Bennett Cerf And The Publishing House He Built

Gayle Feldman
(0)
Pages
1072
Year
2026
Language
English

About

The story of the legendary Random House founder, whose seemingly charmed life at the apogee of the American Century featured an epic cast and left an enduring cultural legacy

At midcentury, everyone knew Bennett Cerf: witty, beloved, middle-aged panelist on What's My Line?, whom TV brought into America's homes each week. They didn't know the handsome, driven young man of the 1920s who'd vowed to become a great publisher, and a decade later, was. By then, he'd signed Eugene O'Neill, Gertrude Stein, William Faulkner, and had fought the landmark censorship case that gave Americans the freedom to read James Joyce's Ulysses.

With his best friend and lifelong business partner Donald Klopfer, and other young Jewish entrepreneurs like the Knopfs and Simon & Schuster, Cerf remade the book business: what was published, and how. In 1925, he and Klopfer had bought the Modern Library and turned it into an institution, then founded Random House, which eventually became a home to Truman Capote, Ralph Ellison, Ayn Rand, Dr. Seuss, Toni Morrison, and many more.  

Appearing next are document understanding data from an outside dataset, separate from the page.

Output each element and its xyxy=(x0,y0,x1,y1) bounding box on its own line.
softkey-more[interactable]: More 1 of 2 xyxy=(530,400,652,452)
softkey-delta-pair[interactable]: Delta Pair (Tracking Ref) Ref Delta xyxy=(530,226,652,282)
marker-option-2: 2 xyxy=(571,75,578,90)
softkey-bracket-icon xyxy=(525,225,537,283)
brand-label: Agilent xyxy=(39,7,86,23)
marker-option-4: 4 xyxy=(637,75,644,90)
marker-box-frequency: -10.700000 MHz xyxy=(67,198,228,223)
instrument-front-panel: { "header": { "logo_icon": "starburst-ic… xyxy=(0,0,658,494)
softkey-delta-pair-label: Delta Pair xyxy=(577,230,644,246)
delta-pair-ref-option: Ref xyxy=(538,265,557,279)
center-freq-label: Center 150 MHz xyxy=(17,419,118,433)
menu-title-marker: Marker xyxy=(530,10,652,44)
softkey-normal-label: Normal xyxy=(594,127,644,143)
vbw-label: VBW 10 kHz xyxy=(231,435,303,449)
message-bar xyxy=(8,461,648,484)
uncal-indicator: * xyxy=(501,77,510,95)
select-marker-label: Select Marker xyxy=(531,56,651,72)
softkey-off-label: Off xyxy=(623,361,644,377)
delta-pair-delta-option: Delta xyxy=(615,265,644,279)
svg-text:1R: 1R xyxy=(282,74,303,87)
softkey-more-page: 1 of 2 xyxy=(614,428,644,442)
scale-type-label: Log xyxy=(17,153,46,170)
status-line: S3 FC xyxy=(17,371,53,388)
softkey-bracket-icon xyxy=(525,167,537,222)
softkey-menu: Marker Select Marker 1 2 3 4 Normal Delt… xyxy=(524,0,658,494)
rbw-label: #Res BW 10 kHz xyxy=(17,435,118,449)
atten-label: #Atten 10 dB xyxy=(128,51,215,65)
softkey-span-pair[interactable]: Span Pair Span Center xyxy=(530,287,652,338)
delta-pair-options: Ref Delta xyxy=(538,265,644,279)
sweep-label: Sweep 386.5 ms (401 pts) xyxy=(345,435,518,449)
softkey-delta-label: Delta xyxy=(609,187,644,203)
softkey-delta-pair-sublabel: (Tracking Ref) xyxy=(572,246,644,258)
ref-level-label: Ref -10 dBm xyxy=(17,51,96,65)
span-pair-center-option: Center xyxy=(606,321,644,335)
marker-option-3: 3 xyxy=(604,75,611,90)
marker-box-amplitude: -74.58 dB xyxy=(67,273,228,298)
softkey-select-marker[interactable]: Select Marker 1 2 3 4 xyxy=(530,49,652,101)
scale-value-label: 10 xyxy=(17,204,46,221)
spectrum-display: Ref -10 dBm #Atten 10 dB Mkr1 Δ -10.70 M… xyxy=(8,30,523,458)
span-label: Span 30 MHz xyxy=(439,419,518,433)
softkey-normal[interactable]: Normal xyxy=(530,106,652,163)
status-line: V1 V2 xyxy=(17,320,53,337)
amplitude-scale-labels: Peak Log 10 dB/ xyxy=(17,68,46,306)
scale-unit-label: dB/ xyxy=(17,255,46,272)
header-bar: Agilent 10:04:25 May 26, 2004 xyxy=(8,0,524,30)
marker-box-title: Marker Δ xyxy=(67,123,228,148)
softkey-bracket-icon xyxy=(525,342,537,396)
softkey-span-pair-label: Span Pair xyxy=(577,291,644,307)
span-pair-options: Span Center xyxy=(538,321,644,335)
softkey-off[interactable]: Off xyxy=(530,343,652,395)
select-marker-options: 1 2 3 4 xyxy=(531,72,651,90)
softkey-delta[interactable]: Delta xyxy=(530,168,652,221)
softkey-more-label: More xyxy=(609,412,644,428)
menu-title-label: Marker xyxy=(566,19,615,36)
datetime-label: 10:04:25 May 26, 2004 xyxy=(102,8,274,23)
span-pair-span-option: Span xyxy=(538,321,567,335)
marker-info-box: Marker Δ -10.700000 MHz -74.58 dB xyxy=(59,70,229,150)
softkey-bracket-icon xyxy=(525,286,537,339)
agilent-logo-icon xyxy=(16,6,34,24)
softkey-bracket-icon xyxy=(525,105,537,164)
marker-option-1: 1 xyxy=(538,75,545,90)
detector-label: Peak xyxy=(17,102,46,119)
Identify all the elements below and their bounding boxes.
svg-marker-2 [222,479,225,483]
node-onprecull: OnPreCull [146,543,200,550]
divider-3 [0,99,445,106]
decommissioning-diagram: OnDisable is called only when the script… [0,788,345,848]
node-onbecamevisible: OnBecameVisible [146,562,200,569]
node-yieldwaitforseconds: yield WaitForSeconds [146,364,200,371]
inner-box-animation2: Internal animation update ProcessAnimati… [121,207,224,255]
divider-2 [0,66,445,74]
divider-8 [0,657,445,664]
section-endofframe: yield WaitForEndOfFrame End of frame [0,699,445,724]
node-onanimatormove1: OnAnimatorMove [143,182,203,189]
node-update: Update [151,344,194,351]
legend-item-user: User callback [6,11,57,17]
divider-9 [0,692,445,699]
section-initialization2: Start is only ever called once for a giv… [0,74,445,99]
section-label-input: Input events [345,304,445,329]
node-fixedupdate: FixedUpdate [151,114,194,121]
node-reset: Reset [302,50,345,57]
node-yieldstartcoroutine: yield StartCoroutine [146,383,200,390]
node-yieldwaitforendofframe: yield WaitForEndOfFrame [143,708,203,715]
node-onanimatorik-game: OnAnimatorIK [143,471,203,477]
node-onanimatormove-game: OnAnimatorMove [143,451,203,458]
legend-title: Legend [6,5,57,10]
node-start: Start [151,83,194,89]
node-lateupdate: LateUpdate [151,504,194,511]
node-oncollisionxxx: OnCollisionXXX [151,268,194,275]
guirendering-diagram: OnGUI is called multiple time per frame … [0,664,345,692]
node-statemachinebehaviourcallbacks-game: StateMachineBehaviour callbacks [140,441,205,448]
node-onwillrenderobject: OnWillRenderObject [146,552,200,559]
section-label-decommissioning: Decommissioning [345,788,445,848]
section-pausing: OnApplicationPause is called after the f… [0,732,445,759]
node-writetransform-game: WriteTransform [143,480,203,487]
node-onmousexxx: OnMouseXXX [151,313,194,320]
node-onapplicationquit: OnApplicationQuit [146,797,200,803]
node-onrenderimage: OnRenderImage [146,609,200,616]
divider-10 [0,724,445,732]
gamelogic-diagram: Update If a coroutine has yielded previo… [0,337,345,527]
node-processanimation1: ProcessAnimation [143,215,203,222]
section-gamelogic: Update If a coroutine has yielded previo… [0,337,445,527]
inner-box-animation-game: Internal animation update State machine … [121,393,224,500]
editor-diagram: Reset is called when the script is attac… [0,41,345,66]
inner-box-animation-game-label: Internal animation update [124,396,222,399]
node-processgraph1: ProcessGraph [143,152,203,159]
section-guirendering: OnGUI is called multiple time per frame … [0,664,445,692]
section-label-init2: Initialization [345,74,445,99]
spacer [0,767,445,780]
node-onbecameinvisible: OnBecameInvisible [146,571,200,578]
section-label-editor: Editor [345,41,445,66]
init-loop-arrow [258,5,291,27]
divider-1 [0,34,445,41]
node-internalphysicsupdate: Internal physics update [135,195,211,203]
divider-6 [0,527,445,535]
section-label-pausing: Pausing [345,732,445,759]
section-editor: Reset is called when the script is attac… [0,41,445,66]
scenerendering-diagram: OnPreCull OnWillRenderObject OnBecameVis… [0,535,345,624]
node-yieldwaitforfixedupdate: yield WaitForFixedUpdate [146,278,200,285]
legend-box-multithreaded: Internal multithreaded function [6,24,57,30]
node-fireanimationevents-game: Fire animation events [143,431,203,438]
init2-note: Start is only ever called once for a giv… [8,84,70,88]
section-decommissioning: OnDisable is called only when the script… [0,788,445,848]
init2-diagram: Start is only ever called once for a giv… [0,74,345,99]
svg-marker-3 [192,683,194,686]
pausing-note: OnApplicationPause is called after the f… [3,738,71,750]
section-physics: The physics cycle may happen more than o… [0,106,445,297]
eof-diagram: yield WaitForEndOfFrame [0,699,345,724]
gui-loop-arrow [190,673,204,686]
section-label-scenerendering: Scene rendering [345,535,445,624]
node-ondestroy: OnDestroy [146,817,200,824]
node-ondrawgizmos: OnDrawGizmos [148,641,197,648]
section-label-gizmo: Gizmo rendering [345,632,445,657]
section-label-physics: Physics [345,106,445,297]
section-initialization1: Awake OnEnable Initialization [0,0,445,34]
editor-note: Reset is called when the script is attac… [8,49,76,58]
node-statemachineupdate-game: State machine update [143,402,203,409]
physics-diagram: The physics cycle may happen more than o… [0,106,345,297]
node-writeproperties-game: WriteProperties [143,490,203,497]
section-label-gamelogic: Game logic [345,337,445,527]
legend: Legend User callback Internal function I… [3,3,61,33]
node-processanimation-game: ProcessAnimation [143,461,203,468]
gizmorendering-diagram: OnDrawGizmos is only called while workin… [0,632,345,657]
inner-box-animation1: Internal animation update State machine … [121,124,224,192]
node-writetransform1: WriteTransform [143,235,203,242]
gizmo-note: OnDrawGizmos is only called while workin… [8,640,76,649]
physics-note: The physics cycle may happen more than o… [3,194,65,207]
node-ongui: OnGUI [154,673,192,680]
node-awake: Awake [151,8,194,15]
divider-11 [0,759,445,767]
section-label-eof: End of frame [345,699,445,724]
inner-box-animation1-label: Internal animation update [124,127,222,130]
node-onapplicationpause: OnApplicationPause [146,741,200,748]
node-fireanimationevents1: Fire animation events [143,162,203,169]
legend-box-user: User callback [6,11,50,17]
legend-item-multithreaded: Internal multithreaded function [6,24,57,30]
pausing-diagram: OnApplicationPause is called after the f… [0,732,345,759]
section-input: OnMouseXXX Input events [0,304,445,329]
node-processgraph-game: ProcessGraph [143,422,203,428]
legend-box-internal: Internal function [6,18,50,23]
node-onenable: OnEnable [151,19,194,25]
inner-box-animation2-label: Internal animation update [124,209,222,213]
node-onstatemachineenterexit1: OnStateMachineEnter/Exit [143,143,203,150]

Even before TV, Cerf was a bestselling author and columnist as well as publisher; the show super-charged his celebrity. A brilliant social networker and major influencer before such terms existed, he connected books-Broadway-TV-Hollywood-politics. A fervent democratizer, he published "high,"  "low," and wide, and from the roaring twenties to the swinging sixties collected an incredible array of friends, having a fabulous time along the way.  

For four decades, Gayle Feldman has reported on publishing for Publishers Weekly, The New York Times, The Bookseller, and others. Using new and deeply researched material from 200 interviews and many archives, she recalls Bennett Cerf to vibrant life, bringing booklovers into his world and time, and finally giving a true American original his due. Gayle Feldman has written features and reviews on books for The New York Times, The Nation, and others, and her personal essays have appeared in The New York Times, Los Angeles Times, The Philadelphia Inquirer, and The Times of London. Since 1999, she has been New York correspondent of The Bookseller, reporting on and analyzing the American publishing industry. She is the author of the memoir You Don't Have to Be Your Mother, and she was awarded a Pew-funded National Arts Journalism Program fellowship at Columbia University through which she published the monograph Best and Worst of Times: The Changing Business of Trade Books. She has appeared on the PBS NewsHour, NPR's On the Media, and her study was quoted in the NEA's Reading at Risk, The New York Times, The Wall Street Journal, and more.